While commit 46c4061cd2bf ("x86/IOMMU: mark IOMMU / intremap not in use
when ACPI tables are missing") deals with apic_x2apic_probe() as called
from x2apic_bsp_setup(), the check_x2apic_preenabled() path is similarly
affected: The call needs to occur after acpi_iommu_init(), such that
iommu_intremap getting disabled there can be properly taken into account
by apic_x2apic_probe().
Note that, for the time being (further cleanup patches following),
reversing the order of the calls to generic_apic_probe() and
acpi_boot_init() is not an option:
- acpi_process_madt() calls clustered_apic_check() and hence relies on
genapic to have got filled before,
- generic_bigsmp_probe() (called from acpi_process_madt()) needs to
occur after generic_apic_probe(),
- acpi_parse_madt() (called from acpi_process_madt()) calls
acpi_madt_oem_check(), which wants to be after generic_apic_probe().
Signed-off-by: Jan Beulich <jbeulich@suse.com>
---
Based on code inspection only - I have no affected system and hence no
way to actually test the case.
---
v2.2: Move generic_apic_probe() again, but only past acpi_iommu_init().
v2.1: Respect acpi_disabled in acpi_iommu_init().
v2: Don't move generic_apic_probe() invocation, instead pull out
acpi_iommu_init() from acpi_boot_init().
---
4.16: While investigating the issue addressed by the referenced commit,
a variant of that problem was identified when firmware pre-enables
x2APIC mode. Whether that's something sane firmware would do when
at the same time IOMMU(s) is/are disabled is unclear, so this may
be a purely academical consideration. Working around the problem
also ought to be as simple as passing "iommu=no-intremap" on the
command line. Considering the fragility of the code (as further
demonstrated by v1 having been completely wrong), it may therefore
be advisable to defer this change until after branching.

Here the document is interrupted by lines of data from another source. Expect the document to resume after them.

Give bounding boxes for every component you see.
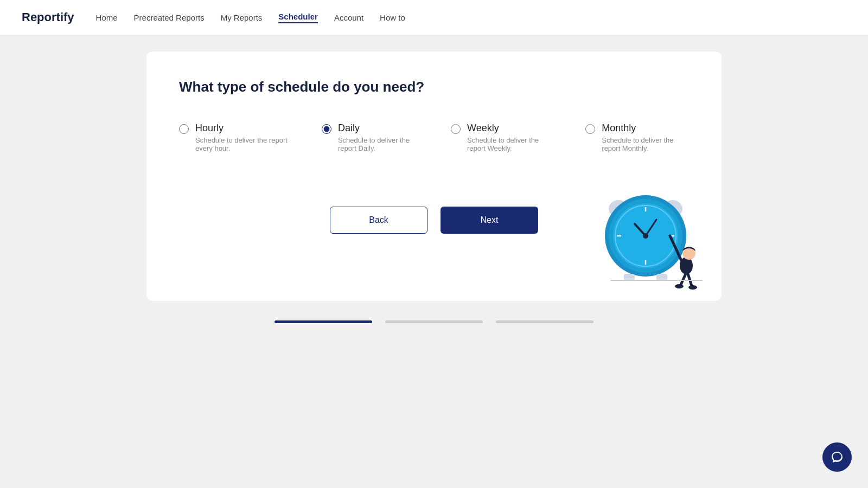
- progress-step-2: [385, 320, 483, 323]
- nav-how-to[interactable]: How to: [380, 13, 405, 22]
- svg-line-18: [681, 274, 686, 285]
- card-title: What type of schedule do you need?: [179, 79, 689, 95]
- option-weekly[interactable]: Weekly Schedule to deliver the report We…: [451, 123, 553, 152]
- options-row: Hourly Schedule to deliver the report ev…: [179, 123, 689, 152]
- svg-point-20: [675, 284, 684, 288]
- schedule-card: What type of schedule do you need? Hourl…: [146, 52, 722, 301]
- nav-home[interactable]: Home: [96, 13, 118, 22]
- back-button[interactable]: Back: [330, 207, 427, 234]
- option-weekly-title: Weekly: [467, 123, 553, 134]
- option-daily-desc: Schedule to deliver the report Daily.: [338, 136, 418, 152]
- nav-precreated-reports[interactable]: Precreated Reports: [134, 13, 205, 22]
- svg-rect-14: [656, 274, 667, 280]
- clock-illustration: [586, 176, 705, 301]
- svg-rect-13: [624, 274, 635, 280]
- radio-hourly[interactable]: [179, 124, 189, 134]
- svg-point-12: [643, 233, 648, 239]
- chat-button[interactable]: [822, 442, 852, 472]
- option-daily-title: Daily: [338, 123, 418, 134]
- main-nav: Home Precreated Reports My Reports Sched…: [96, 12, 405, 23]
- page-content: What type of schedule do you need? Hourl…: [0, 35, 868, 339]
- option-monthly-title: Monthly: [602, 123, 689, 134]
- option-hourly-desc: Schedule to deliver the report every hou…: [195, 136, 289, 152]
- radio-daily[interactable]: [322, 124, 331, 134]
- option-monthly[interactable]: Monthly Schedule to deliver the report M…: [585, 123, 689, 152]
- svg-point-21: [688, 285, 697, 290]
- progress-step-3: [496, 320, 593, 323]
- progress-step-1: [275, 320, 372, 323]
- option-monthly-desc: Schedule to deliver the report Monthly.: [602, 136, 689, 152]
- option-hourly[interactable]: Hourly Schedule to deliver the report ev…: [179, 123, 289, 152]
- brand-logo: Reportify: [22, 10, 74, 24]
- next-button[interactable]: Next: [441, 207, 538, 234]
- radio-weekly[interactable]: [451, 124, 461, 134]
- option-weekly-desc: Schedule to deliver the report Weekly.: [467, 136, 553, 152]
- topbar: Reportify Home Precreated Reports My Rep…: [0, 0, 868, 35]
- nav-account[interactable]: Account: [334, 13, 363, 22]
- nav-my-reports[interactable]: My Reports: [221, 13, 263, 22]
- radio-monthly[interactable]: [585, 124, 595, 134]
- progress-steps: [275, 320, 593, 323]
- option-daily[interactable]: Daily Schedule to deliver the report Dai…: [322, 123, 418, 152]
- nav-scheduler[interactable]: Scheduler: [278, 12, 318, 23]
- option-hourly-title: Hourly: [195, 123, 289, 134]
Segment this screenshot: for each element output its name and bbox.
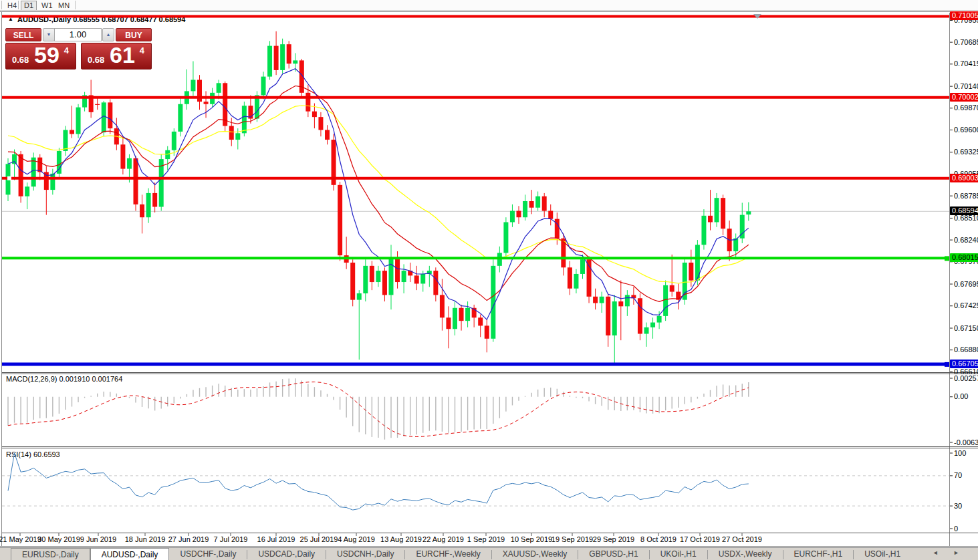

Nevertheless it will then be a backporting candidate, so
considering to take it right away can't simply be put off.
--- a/xen/arch/x86/acpi/boot.c
+++ b/xen/arch/x86/acpi/boot.c
@@ -757,8 +757,6 @@ int __init acpi_boot_init(void)
acpi_mmcfg_init();
- acpi_iommu_init();
-
erst_init();
acpi_hest_init();
--- a/xen/arch/x86/setup.c
+++ b/xen/arch/x86/setup.c
@@ -1700,15 +1700,30 @@ void __init noreturn __start_xen(unsigne
dmi_scan_machine();
- generic_apic_probe();
-
mmio_ro_ranges = rangeset_new(NULL, "r/o mmio ranges",
RANGESETF_prettyprint_hex);
xsm_multiboot_init(module_map, mbi);
+ /*
+ * IOMMU-related ACPI table parsing may require some of the system domains
+ * to be usable.
+ */
setup_system_domains();
+ /*
+ * IOMMU-related ACPI table parsing has to happen before APIC probing, for
+ * check_x2apic_preenabled() to be able to observe respective findings, in
+ * particular iommu_intremap having got turned off.
+ */
+ acpi_iommu_init();
+
+ /*
+ * APIC probing needs to happen before general ACPI table parsing, as e.g.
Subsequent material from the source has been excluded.